4.-Patch Clamp células enteras de grabación del plano de montaje en la retina
- Filtrar la solución interna a través de un filtro de jeringa en el filamento relleno personalizado.
- Inserte el filamento en una micropipeta recién tirada y dispensar la solución interna cerca de la punta hasta que la solución cubre el electrodo de alambre de plata para>5 mm. Sujetar la micropipeta sobre un soporte del electrodo con un poste de succión, a través del cual la presión dentro del electrodo se puede ajustar empujando o tirando el émbolo de una jeringa de plástico de 10 ml de tubo conectado.
- Encuentra la pipeta con arreglo al objetivo y llevarlo hasta ~ 100 m por encima de la retina. Bajo el modo actual seguidor (I = 0), el uso DC offset a cero la señal de tensión de corriente continua de pie. Mida la resistencia de la pipeta bajo la grapa de corriente en modo (I Clamp) mediante la inyección de corrientes de onda cuadrada de amplitud fija a través de la pipeta mientras está en el baño y neutralizar la diferencia girando el mando rAccede. Utilice la lectura en el pomo rAccede para calcular la resistencia de la pipeta por la ley de Ohm.
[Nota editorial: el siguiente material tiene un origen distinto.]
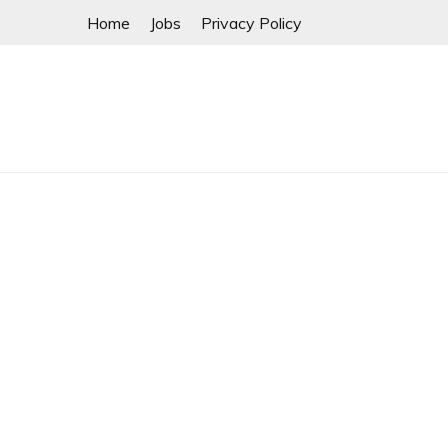
Skip
Home
Jobs
Privacy Policy
to
content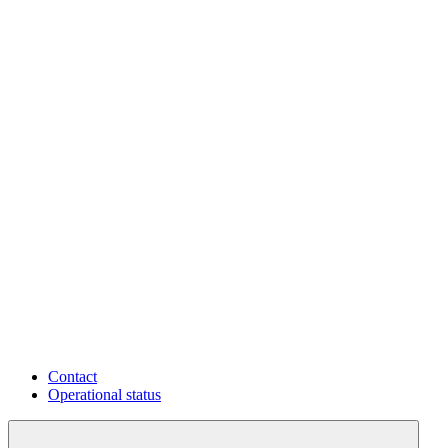
Contact
Operational status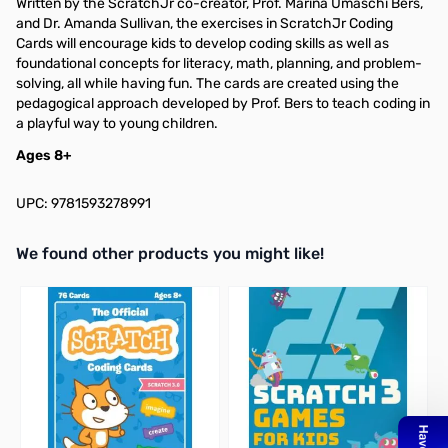
Written by the ScratchJr co-creator, Prof. Marina Umaschi Bers,
and Dr. Amanda Sullivan, the exercises in ScratchJr Coding
Cards will encourage kids to develop coding skills as well as
foundational concepts for literacy, math, planning, and problem-
solving, all while having fun. The cards are created using the
pedagogical approach developed by Prof. Bers to teach coding in
a playful way to young children.
Ages 8+
UPC: 9781593278991
We found other products you might like!
Press to skip carousel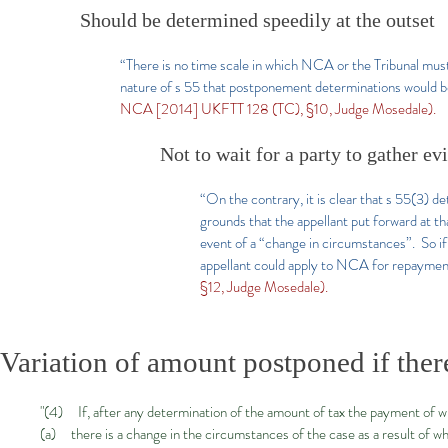
Should be determined speedily at the outset
“There is no time scale in which NCA or the Tribunal must
nature of s 55 that postponement determinations would be
NCA [2014] UKFTT 128 (TC), §10, Judge Mosedale).
Not to wait for a party to gather ev
“On the contrary, it is clear that s 55(3) 
grounds that the appellant put forward at th
event of a “change in circumstances”. So i
appellant could apply to NCA for repayment
§12, Judge Mosedale).
Variation of amount postponed if ther
"(4) If, after any determination of the amount of tax the payment of
(a) there is a change in the circumstances of the case as a result of w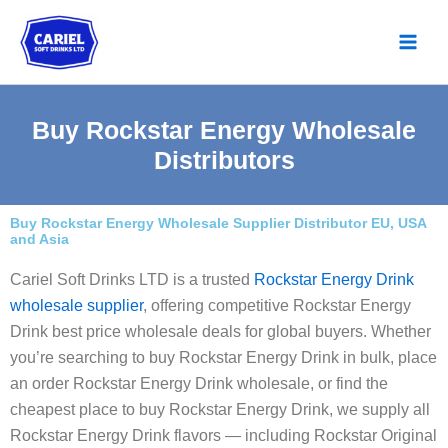
Skip
to
content
Buy Rockstar Energy Wholesale
Distributors
Buy Rockstar Energy Wholesale Supplier Distributor EU, USA
and Asia
Cariel Soft Drinks LTD is a trusted
Rockstar Energy Drink
wholesale supplier
, offering competitive Rockstar Energy
Drink best price wholesale deals for global buyers. Whether
you’re searching to buy Rockstar Energy Drink in bulk, place
an order Rockstar Energy Drink wholesale, or find the
cheapest place to buy Rockstar Energy Drink, we supply all
Rockstar Energy Drink flavors — including Rockstar Original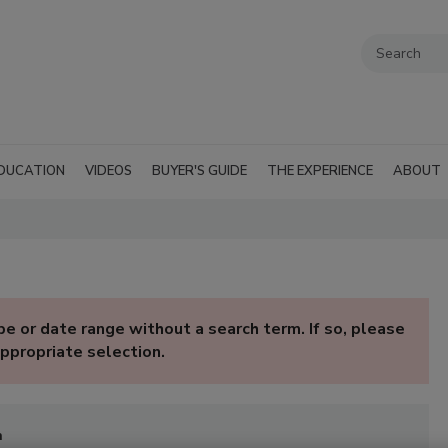
DUCATION
VIDEOS
BUYER'S GUIDE
THE EXPERIENCE
ABOUT
e or date range without a search term. If so, please
ppropriate selection.
n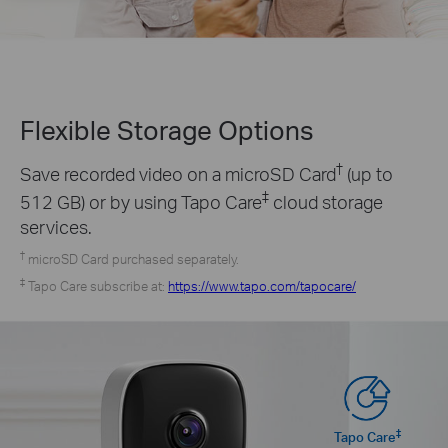
Flexible Storage
Options
†
Save recorded video on a microSD Card
(up to
‡
512 GB) or by using Tapo Care
cloud storage
services.
†
microSD Card purchased separately.
‡
Tapo Care subscribe at:
https://www.tapo.com/tapocare/
‡
Tapo Care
- Poco a poco llevar el electrodo de ~ 10 m por encima de la retina. Aplicar presión positiva al electrodo. Ver el cambio de la reflexión cerca de la punta de la pipeta cuando se aproxima a la retina. Rápidamente, pero forzar suavemente la pipeta en el GCL y reducir el pressu positivovolver inmediatamente.
- Mover la pipeta hacia una neurona marcada. Evitar el contacto con otras neuronas, vasos sanguíneos y endfeet de células de Muller. Aplique presión más positiva si es necesario para evitar la obstrucción del electrodo.
- Coloque la punta de la pipeta cerca de la línea media de una neurona marcada hasta un hoyuelo es visible. Liberar la presión positiva y permitir que la membrana plasmática para rebotar de nuevo en la punta de la pipeta.
- Aplicar 20 a 120 pA corrientes negativas a la pipeta para ayudar a la formación de un sello giga-ohm. Aplicar una succión suave si es necesario tirar de la membrana plasmática en la pipeta. Esperar 5 min después de la formación del sello a la ruptura de la membrana celular. Esto permite que la solución interna derramado a que se solucione mediante superfusión. Romper la membrana por una suave succión.
- Después de la ruptura de la membrana y en el modo de fijación de corriente, cambiar el equilibrio del puente y ajustar con el mando rAccede.
NOTA: Para una pequeña celda como el SAC, sólo es necesario un ligero ajuste, en su caso. Alterntivamente, ficha excitatoria y inhibitoria postsináptica corrientes en el modo de fijación de voltaje (V Clamp) por la celebración de la célula en los potenciales de inversión de cloruro (alrededor de -75 mV) y glutamato (en torno a 0 mV), respectivamente. Comprobar y ajustar la posición de la pipeta si es necesario para dar cabida a la retina ocasional y / o la deriva micromanipulador. - Para grabar el potencial de membrana o cambio de corriente antes, durante y después del tratamiento farmacológico, preparar bloqueadores sinápticas (por ejemplo, CNQX, AP5, picrotoxina, tubocurarina, etc.) y moduladores del canal (por ejemplo, flupirtina, dopamina, ácido meclofenámico, etc.) fresca en el día del experimento de las existencias congeladas. Diluir los fármacos con solución de Ringer carbogenated. Aplicarlos de manera lotes a través de la perfusión.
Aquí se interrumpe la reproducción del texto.